HealthCrowd, a digital health company that transmits condition-specific alerts to mobile devices to help health plan members manage their health and provide insight on which messages work and which ones don’t, has raised a fresh round of capital. The $2.1 million seed round will be used to expand its customer base among Medicaid plans, move into new markets and product development.

The seed round attracted participation from Startup Capital Ventures, Herlitz Capital, Healthy Ventures, Band of Angels, Berkeley Angel Network, and 37 Angels.

Its messaging system covers several different conditions such as Type 2 diabetes, asthma, and COPD as well as smoking cessation.

“Behavior change is the name of the game,” said Bing Doh, co-founder and CEO of HealthCrowd said in a phone interview.

Doh views its platform not only as a way to help plan members but also to give plans additional analytics insights on their members based on how they respond to these alerts and which approaches — email, texting, phoning, social media, Web-based alerts — generate better responses.

“Reminders absolutely continue to be our bread and butter, but as we work with health plans…we have transitioned from a clinical focus to enterprise communication platform,” Doh said.
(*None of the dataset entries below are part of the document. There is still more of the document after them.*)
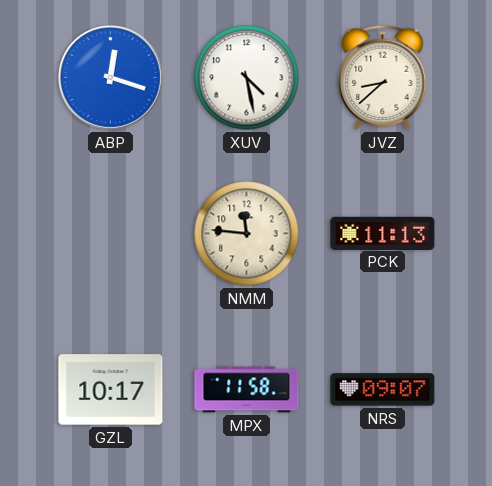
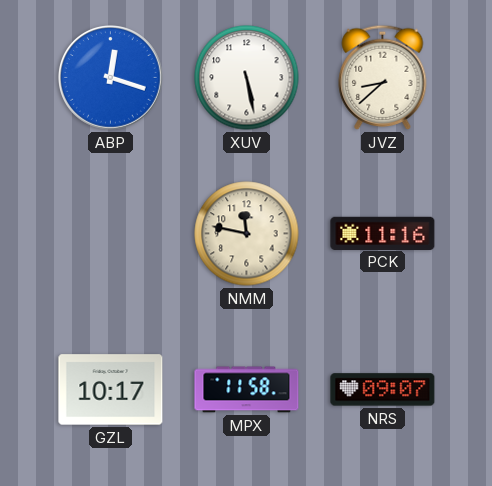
XUV: 4:28 -> 5:28
NMM: 11:46 -> 11:47
PCK: 11:13 -> 11:16
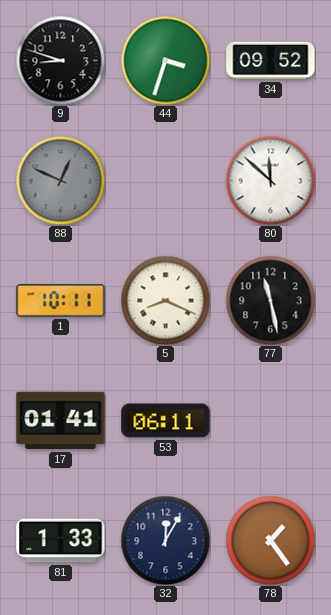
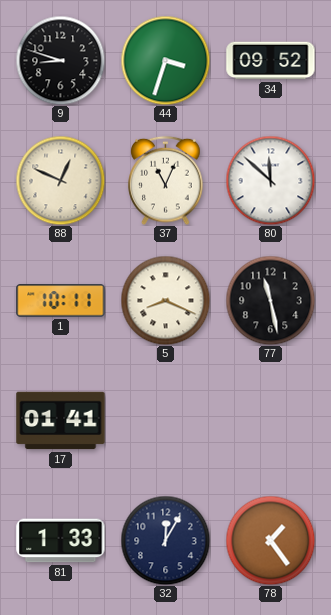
88 dial: grey -> cream
37: none -> 11:04
53: 06:11 -> none
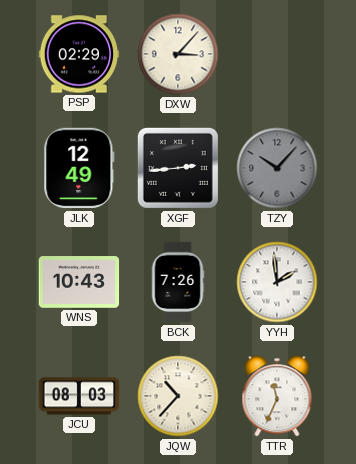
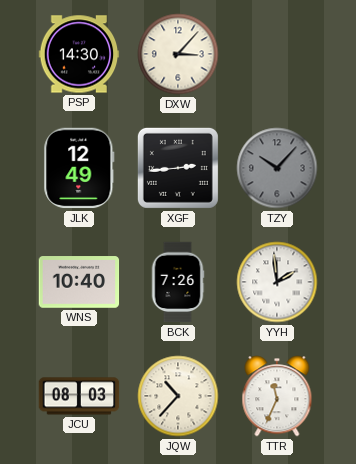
PSP: 02:29 -> 14:30
WNS: 10:43 -> 10:40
Doh acknowledges that the company has a greater goal: helping companies with risk mitigation by normalizing communications with customers.

When Doh talks about normalizing communications between health plans and their members, part of it involves reducing the risk of attracting fines and lawsuits from nuisance calls following the FCC’s move to toughen rules around the Telephone Consumer Protection Act.

Kaiser Permanente, albeit an integrated health system, settled a class action lawsuit over robocalling for more than $5.3 million.

The FCC tightened rules around the Telephone Consumer Protection Act in light of the high level of complaints robocalling has generated. In 2014, the FCC received 215,000 complaints about unwanted calls. The Commission noted in a June announcement clarifying its tougher stance that consumers are entitled to the same consent-based protections for text messages as they are for voice calls to wireless numbers.

If companies autodial a customer more than once, they not only face a fine for each instance of $500-$1,500, depending on whether it was unintentional or intentional, but also they can also be sued. The TCPA does not cap for damages, according to a client update by Debevoise and Plimpton.